How to Get System Uptime on Linux and Windows OSes
Posted on In LinuxHow to find out Linux and Windows uptime is introduced in this post.
Table of Contents
Linux uptime
Linux uptime can be easily found out by the uptime command:
$ uptime 22:19:29 up 10 days, 22:26, 5 users, load average: 0.00, 0.00, 0.00
The system is up for 10 days, 22 hours and 26 minutes.
uptime gives a one line display of the following information. The current time, how long the system has been running, how many users are currently logged on, and the system load averages for the past 1, 5, and 15 minutes.
The current date and time can be found out by date command:
$ date Thu Dec 9 22:30:18 HKT 2010
Windows uptime
Get Windows uptime from graphical tool: Task Manager
Open the task manager’s Peformance tab and you can find the uptime field as follows.
Get Windows uptime from command line
Start command line by running “cmd”:
Run comand
systeminfo | find "Boot Time"
and it will print the date and time of the system boot time of Windows.

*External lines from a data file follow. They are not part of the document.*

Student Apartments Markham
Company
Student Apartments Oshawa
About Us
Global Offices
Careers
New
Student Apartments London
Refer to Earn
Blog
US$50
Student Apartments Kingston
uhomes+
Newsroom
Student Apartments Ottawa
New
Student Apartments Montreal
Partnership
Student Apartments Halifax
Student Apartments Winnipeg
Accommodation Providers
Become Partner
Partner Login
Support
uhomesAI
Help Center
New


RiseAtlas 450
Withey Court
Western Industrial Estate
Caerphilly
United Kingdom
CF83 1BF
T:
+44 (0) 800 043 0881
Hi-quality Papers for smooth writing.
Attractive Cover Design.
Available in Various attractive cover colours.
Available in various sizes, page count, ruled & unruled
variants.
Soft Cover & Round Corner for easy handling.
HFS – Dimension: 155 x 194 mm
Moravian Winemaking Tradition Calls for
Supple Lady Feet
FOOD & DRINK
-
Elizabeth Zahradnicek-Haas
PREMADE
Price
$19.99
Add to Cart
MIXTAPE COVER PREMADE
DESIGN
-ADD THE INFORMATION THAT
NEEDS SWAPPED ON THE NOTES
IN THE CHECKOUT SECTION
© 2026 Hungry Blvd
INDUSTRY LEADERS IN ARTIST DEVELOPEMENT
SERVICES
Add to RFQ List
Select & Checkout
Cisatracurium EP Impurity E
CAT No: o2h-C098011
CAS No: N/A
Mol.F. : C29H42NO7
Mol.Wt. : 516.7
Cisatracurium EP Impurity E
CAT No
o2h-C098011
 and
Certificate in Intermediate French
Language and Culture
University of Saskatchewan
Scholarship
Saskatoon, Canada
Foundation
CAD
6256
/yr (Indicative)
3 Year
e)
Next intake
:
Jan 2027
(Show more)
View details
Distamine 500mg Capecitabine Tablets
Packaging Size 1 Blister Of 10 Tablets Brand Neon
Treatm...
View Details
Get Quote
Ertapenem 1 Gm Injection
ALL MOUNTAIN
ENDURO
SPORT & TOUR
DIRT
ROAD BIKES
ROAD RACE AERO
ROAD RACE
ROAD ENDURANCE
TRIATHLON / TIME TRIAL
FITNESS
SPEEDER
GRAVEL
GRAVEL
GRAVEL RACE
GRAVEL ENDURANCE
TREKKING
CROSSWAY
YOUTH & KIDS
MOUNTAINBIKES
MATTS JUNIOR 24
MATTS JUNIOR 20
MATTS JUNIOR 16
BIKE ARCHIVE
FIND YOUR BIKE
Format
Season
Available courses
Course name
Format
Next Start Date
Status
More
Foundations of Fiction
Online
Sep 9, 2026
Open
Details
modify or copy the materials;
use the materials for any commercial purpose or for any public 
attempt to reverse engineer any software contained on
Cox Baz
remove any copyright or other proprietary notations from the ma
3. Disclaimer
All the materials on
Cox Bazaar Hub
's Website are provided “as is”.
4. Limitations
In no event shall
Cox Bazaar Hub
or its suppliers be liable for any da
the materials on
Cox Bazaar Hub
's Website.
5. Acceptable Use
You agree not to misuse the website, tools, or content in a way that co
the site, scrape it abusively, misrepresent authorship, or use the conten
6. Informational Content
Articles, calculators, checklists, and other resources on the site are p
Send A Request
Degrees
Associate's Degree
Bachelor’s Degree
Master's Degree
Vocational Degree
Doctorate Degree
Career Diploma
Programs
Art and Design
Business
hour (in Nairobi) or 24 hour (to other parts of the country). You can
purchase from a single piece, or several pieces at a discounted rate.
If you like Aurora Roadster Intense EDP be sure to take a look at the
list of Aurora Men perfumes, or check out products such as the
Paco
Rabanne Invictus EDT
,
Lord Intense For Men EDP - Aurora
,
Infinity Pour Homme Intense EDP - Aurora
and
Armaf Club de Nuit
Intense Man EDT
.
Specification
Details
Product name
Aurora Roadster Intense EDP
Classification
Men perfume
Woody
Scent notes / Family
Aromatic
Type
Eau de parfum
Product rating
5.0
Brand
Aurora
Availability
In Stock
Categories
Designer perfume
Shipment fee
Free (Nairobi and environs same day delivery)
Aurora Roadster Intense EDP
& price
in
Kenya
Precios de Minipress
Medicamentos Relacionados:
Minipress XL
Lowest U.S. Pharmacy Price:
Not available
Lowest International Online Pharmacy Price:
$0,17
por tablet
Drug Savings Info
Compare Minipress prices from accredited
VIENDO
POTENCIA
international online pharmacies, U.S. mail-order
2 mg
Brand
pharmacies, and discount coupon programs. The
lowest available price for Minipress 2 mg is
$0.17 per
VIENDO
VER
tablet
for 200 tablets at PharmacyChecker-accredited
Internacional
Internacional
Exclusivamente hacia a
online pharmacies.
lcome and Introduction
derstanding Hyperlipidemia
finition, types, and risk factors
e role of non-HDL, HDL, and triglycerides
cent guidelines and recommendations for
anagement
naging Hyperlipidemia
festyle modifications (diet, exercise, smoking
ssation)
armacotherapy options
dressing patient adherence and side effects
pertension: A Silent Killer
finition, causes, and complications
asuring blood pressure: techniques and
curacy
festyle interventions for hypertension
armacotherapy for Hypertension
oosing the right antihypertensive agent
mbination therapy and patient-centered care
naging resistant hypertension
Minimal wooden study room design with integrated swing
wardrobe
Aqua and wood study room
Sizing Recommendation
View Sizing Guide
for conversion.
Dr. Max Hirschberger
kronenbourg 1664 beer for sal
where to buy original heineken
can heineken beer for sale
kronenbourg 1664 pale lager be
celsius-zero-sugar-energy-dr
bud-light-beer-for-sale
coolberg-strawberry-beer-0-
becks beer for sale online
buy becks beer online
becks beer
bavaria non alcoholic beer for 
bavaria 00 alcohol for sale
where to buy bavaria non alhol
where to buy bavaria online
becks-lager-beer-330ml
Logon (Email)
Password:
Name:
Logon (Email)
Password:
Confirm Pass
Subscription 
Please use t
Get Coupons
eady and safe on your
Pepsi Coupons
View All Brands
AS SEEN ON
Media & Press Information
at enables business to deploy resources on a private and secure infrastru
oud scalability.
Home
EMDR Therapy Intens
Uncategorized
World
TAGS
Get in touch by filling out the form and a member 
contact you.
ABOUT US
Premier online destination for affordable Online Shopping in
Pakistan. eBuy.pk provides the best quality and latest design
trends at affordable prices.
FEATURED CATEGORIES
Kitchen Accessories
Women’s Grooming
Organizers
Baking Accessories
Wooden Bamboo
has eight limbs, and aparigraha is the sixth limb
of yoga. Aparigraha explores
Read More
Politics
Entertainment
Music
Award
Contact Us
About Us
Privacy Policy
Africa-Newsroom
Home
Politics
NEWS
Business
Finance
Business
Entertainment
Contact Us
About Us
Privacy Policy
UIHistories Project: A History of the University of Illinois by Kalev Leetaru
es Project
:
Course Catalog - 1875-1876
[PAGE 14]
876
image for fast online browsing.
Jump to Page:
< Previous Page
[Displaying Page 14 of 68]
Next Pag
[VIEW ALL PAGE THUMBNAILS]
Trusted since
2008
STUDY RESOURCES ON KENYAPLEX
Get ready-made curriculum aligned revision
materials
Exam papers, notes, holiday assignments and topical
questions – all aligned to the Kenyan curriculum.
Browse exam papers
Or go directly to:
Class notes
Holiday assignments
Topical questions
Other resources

You can then calculate the up time by getting the current date and time and calculating the difference.
date /T && time /T
Alternative method to find system boot time of Windows:
write the following command in the command line:
net statistics server
Or for short
net stats srv
A sample output is:
I:>net statistics server Server Statistics for W2KPGTS Statistics since 12/2/2010 9:06 AM Sessions accepted 2 Sessions timed-out 0 Sessions errored-out 0 Kilobytes sent 9724 Kilobytes received 2716 Mean response time (msec) 0 System errors 0 Permission violations 0 Password violations 12 Files accessed 947 Communication devices accessed 0 Print jobs spooled 0 Times buffers exhausted Big buffers 0 Request buffers 0 The command completed successfully.
The line that start with “Statistics since …” provides the time that the server was up from.